The discovery that the whale shark also had these key genome stability adaptations was significant because theoretically, the risk of developing cancer should increase with both the number of cells (large bodies) and an organism’s lifespan – there is statistical support for a positive relationship of body size and cancer risk within a species. Interestingly, this does not tend to hold up across species.

(Photo courtesy: Byron Dilkes and Danah Divers)

Contrary to expectations, very large-bodied animals do not get cancer more often than humans, suggesting they have evolved superior cancer-protective abilities. The genetic innovations discovered in genome stability genes in the white and whale shark could be adaptations facilitating the evolution of their large bodies and long lifespans.

“Decoding the white shark genome is providing science with a new set of keys to unlock lingering mysteries about these feared and misunderstood predators – why sharks have thrived for some 500 million years, longer than almost any vertebrate on earth,” said Dr.
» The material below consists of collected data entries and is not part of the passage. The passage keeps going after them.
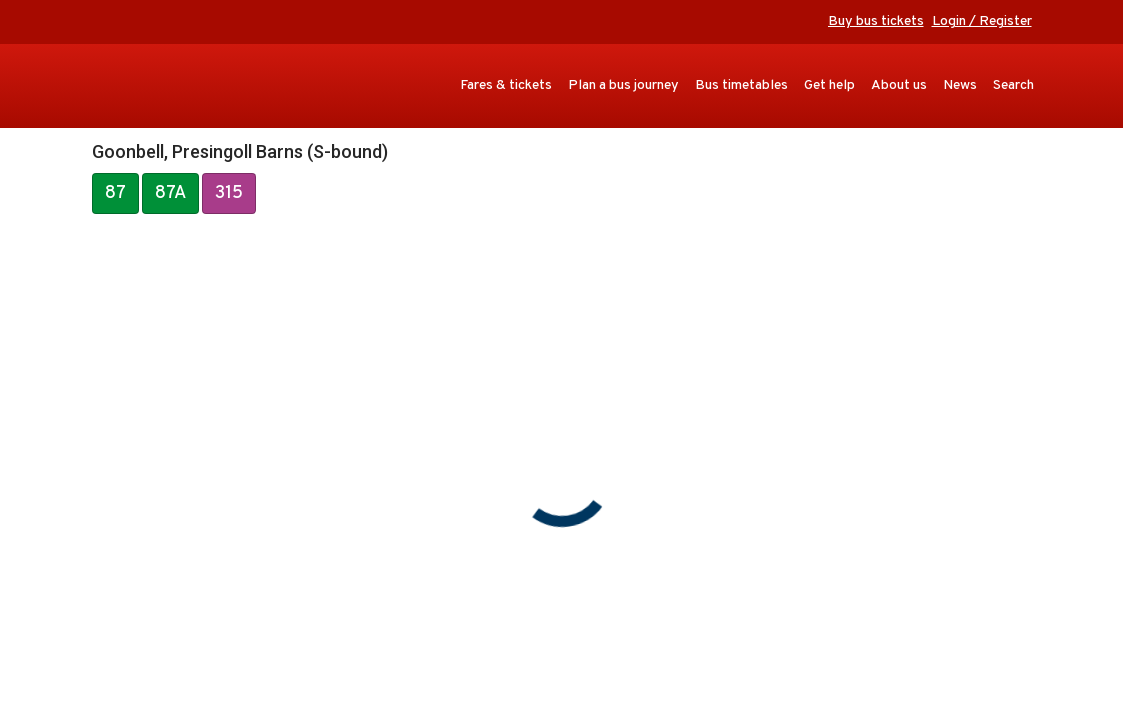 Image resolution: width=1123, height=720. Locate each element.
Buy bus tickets (876, 21)
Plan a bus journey (623, 85)
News (960, 85)
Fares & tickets (506, 85)
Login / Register (982, 21)
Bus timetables (741, 85)
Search (1013, 85)
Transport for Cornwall (156, 86)
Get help (829, 85)
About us (899, 85) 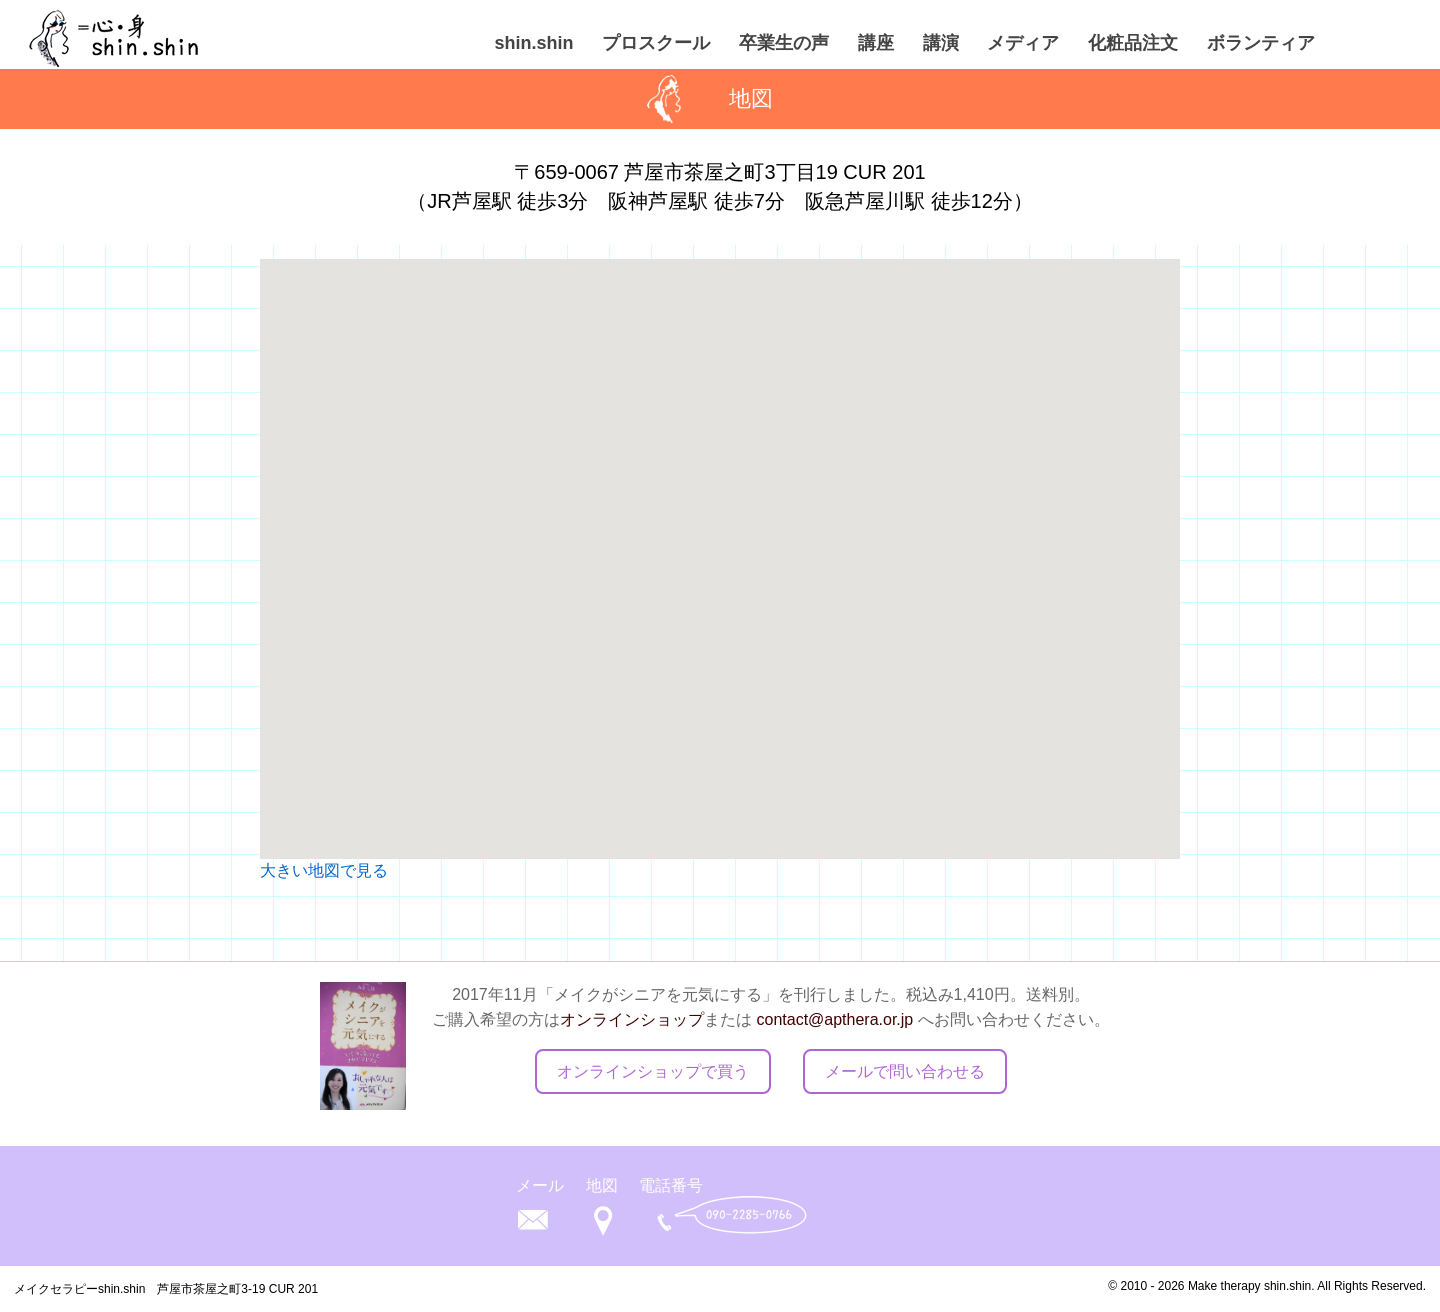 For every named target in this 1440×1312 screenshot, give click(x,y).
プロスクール (656, 43)
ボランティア (1261, 43)
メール (540, 1185)
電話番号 (671, 1185)
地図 (602, 1185)
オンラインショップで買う (653, 1071)
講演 (941, 43)
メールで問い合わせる (905, 1071)
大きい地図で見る (324, 870)
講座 (876, 43)
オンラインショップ (632, 1019)
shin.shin (533, 43)
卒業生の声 (784, 43)
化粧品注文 (1133, 43)
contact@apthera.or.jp (834, 1019)
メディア (1023, 43) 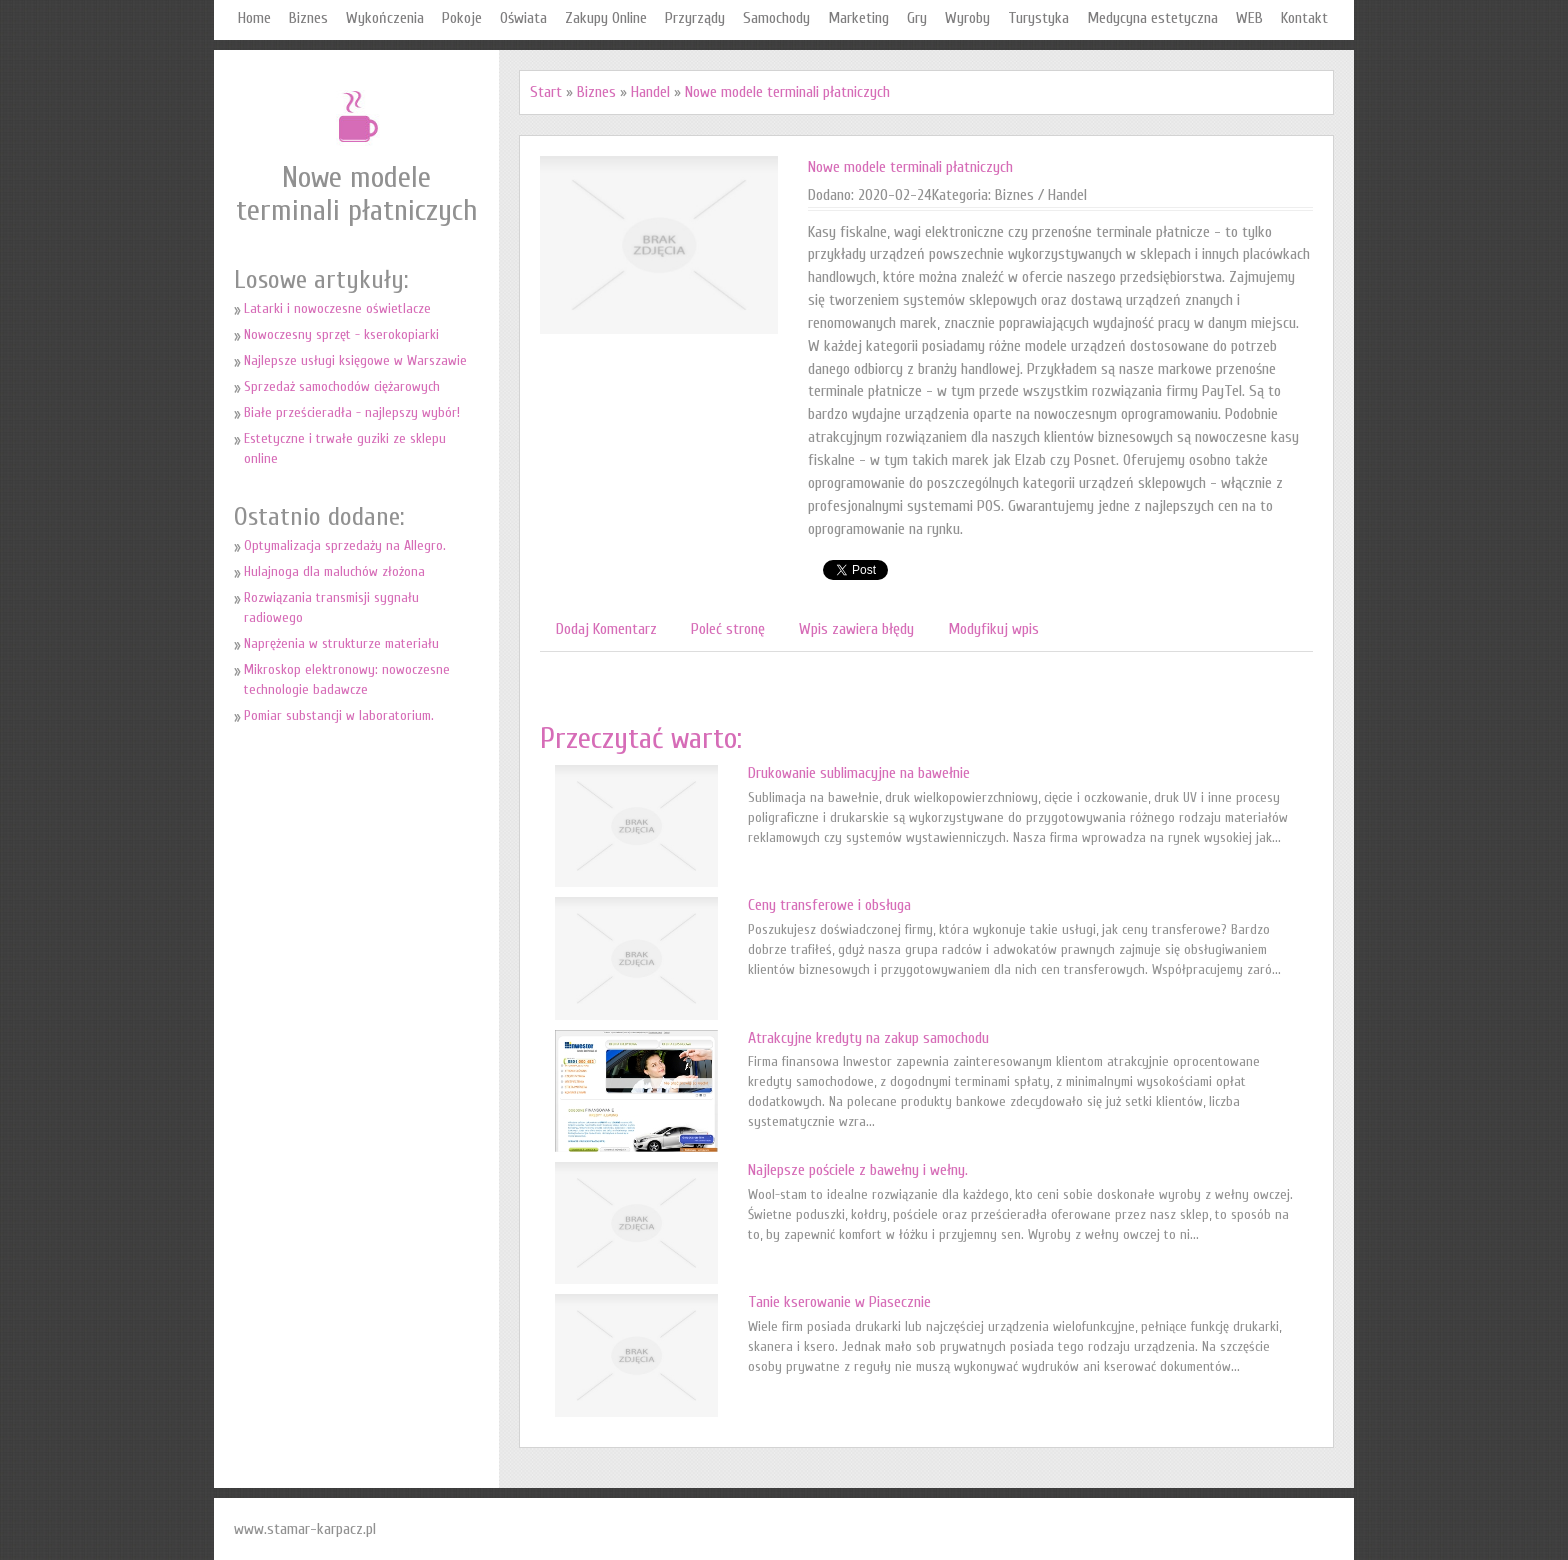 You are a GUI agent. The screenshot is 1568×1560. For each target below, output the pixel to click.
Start (546, 92)
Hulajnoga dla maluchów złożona (334, 571)
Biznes (596, 92)
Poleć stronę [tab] (728, 629)
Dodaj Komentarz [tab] (606, 629)
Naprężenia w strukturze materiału (341, 643)
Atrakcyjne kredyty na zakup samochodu (868, 1038)
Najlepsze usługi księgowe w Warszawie (355, 360)
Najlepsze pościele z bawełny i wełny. (858, 1170)
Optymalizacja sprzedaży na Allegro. (345, 545)
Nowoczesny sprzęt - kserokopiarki (341, 334)
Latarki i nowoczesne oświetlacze (337, 308)
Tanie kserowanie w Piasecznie (839, 1302)
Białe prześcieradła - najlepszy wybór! (352, 412)
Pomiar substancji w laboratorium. (339, 715)
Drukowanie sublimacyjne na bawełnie (859, 773)
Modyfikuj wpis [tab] (993, 629)
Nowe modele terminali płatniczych (787, 92)
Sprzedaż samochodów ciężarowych (342, 386)
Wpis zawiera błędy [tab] (856, 629)
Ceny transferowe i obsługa (829, 905)
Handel (650, 92) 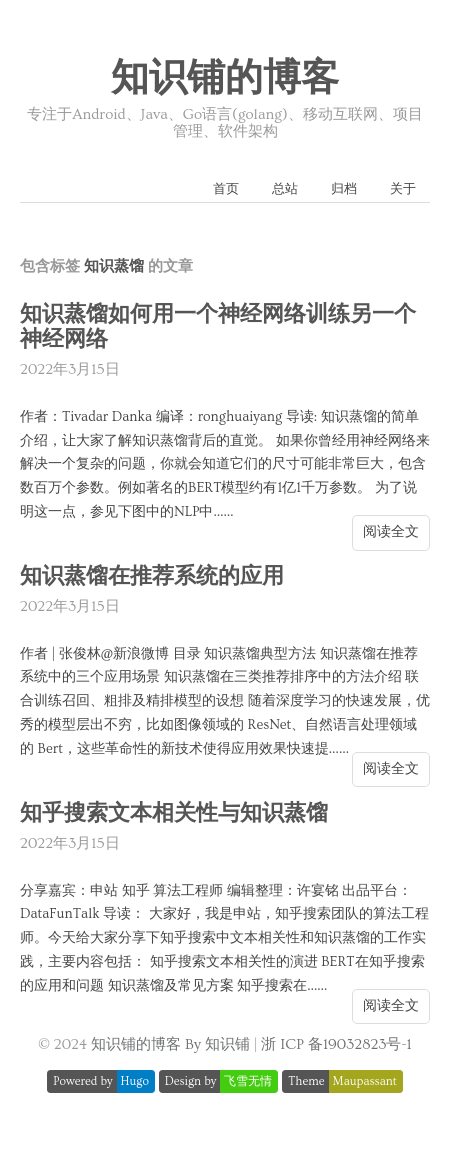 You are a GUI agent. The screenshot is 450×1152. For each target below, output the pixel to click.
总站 (285, 189)
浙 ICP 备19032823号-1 (336, 1044)
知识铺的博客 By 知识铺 (170, 1044)
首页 (226, 189)
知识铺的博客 (225, 79)
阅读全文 (391, 532)
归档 (344, 189)
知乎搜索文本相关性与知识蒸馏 (174, 813)
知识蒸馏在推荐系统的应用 (152, 576)
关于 (403, 189) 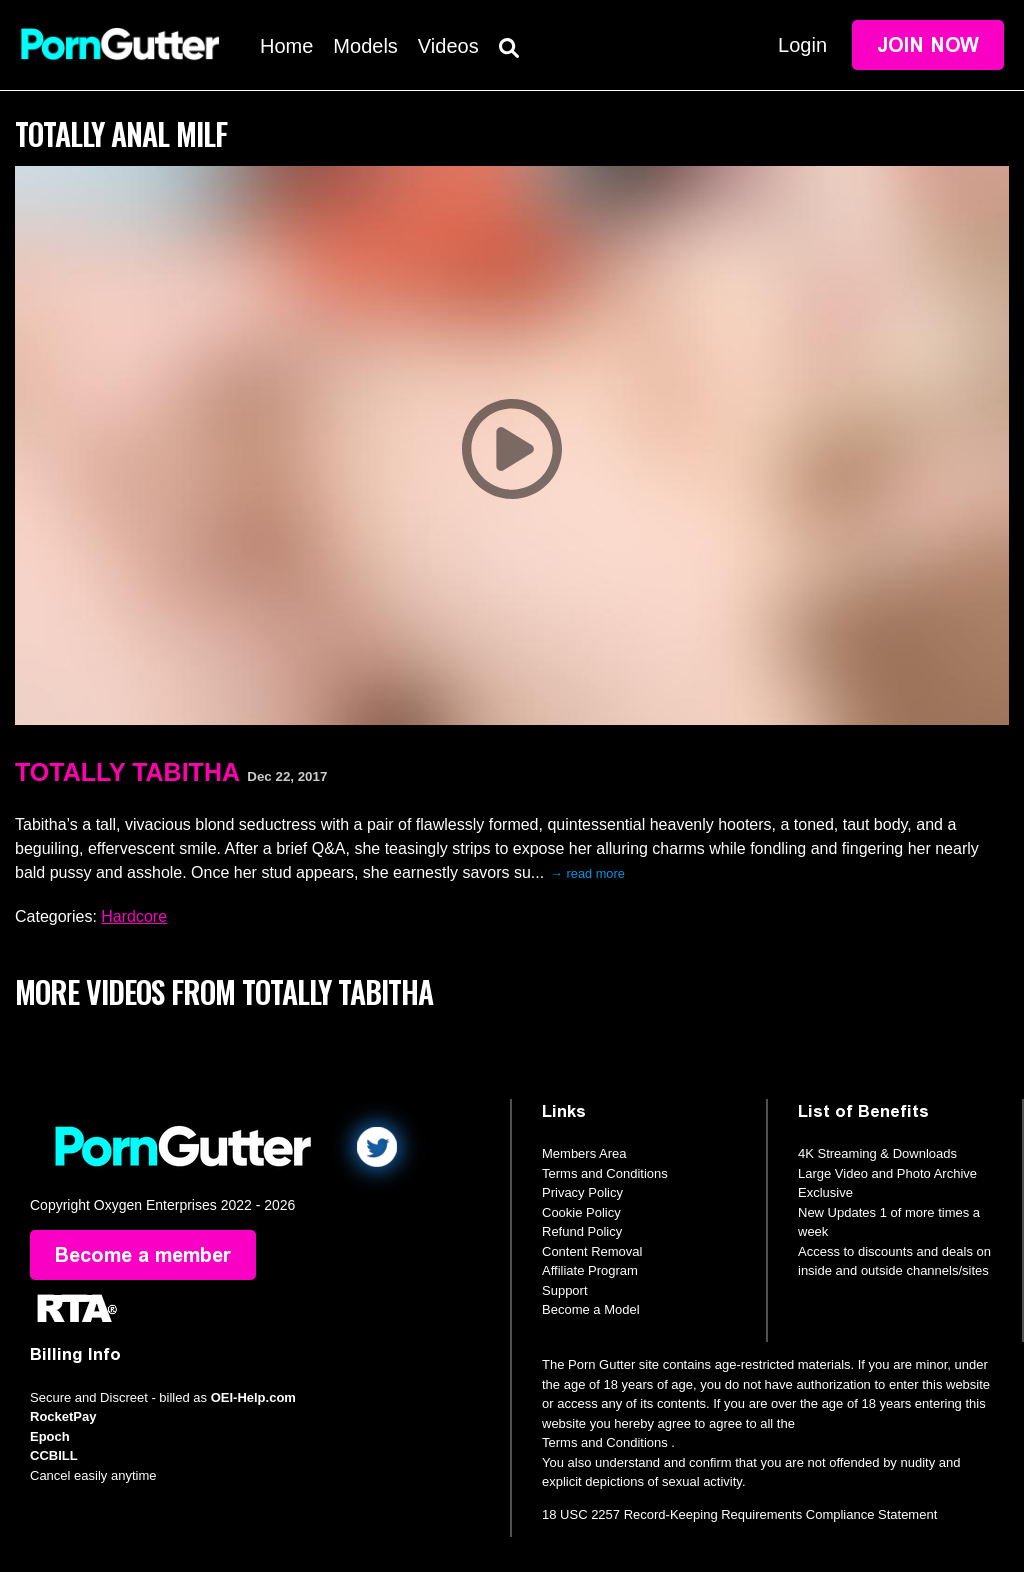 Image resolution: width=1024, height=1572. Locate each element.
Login (802, 45)
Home (286, 46)
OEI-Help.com (253, 1397)
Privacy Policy (582, 1192)
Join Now (928, 45)
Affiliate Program (590, 1270)
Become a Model (591, 1309)
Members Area (584, 1153)
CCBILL (54, 1455)
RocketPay (63, 1416)
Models (365, 46)
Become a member (143, 1255)
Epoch (50, 1436)
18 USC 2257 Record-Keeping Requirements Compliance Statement (739, 1514)
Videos (448, 46)
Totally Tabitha (127, 772)
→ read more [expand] (587, 873)
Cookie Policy (581, 1212)
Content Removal (592, 1251)
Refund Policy (582, 1231)
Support (565, 1290)
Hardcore (134, 916)
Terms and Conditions (605, 1173)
Salvador Jorgensen, a Senior Research Scientist at the Monterey Bay Aquarium, who co-authored the study.

But the innovations did not end there.

The shark genomes revealed other intriguing evolutionary adaptations in genes linked to wound healing pathways. Sharks are known for their impressively rapid wound healing.

“We found positive selection and gene content enrichments involving several genes tied to some of the most fundamental pathways in wound healing, including in a key blood-clotting gene,” said Stanhope. “These adaptations involving wound healing genes may underlie the vaunted ability of sharks to heal efficiently from even large wounds.”

The researchers say they have just explored the “tip of the iceberg” with respect to the white shark genome.

“Genome instability is a very important issue in many serious human diseases; now we find that nature has developed clever strategies to maintain the stability of genomes in these large-bodied, long-lived sharks,” said Shivji. “There’s still tons to be learned from these evolutionary marvels, including information that will potentially be useful to fight cancer and age-related diseases, and improve wound healing treatments in humans, as we uncover how these animals do it.”

Decoding the white shark genome will also assist with the conservation of this and related sharks, many of which have rapidly declining populations due to overfishing,” said Steven O’Brien, a conservation geneticist at NSU, who co-conceived this study. “The genome data will be a great asset for understanding white shark population dynamics to better conserve this amazing species that has captured the imagination of so many.”